Every entry below should come back unchanged, except that the pictures are dropped.

[Transcribed page contents]

++++++++++

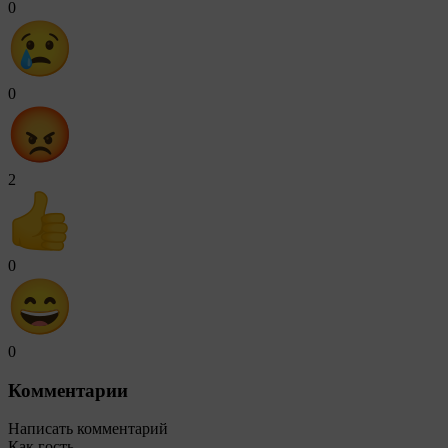
0
0
2
0
0
Комментарии
Написать комментарий
Как гость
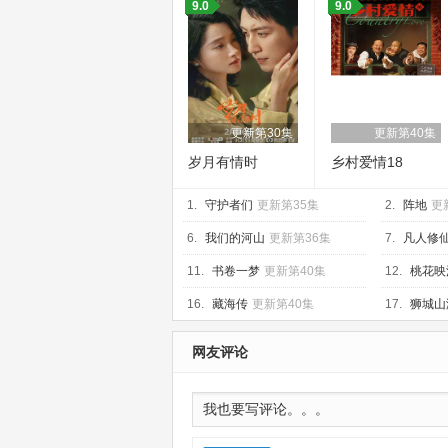
9.0
9.0
更新第30集
更新第40集
岁月有情时
乡村爱情18
1.
守护者们
更新第35集
2.
阵地
更
6.
我们的河山
更新第36集
7.
凡人修
集
11.
书卷一梦
更新第40集
12.
桃花映
16.
藏海传
更新第40集
17.
狮城山
网友评论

++++++++++

◆ **RESPONSE FOR THIS EXERCISE**:
0
0
2
0
0
Комментарии
Написать комментарий
Как гость
9.0
9.0
更新第30集
更新第40集
岁月有情时
乡村爱情18
1.
守护者们
更新第35集
2.
阵地
更
6.
我们的河山
更新第36集
7.
凡人修
集
11.
书卷一梦
更新第40集
12.
桃花映
16.
藏海传
更新第40集
17.
狮城山
网友评论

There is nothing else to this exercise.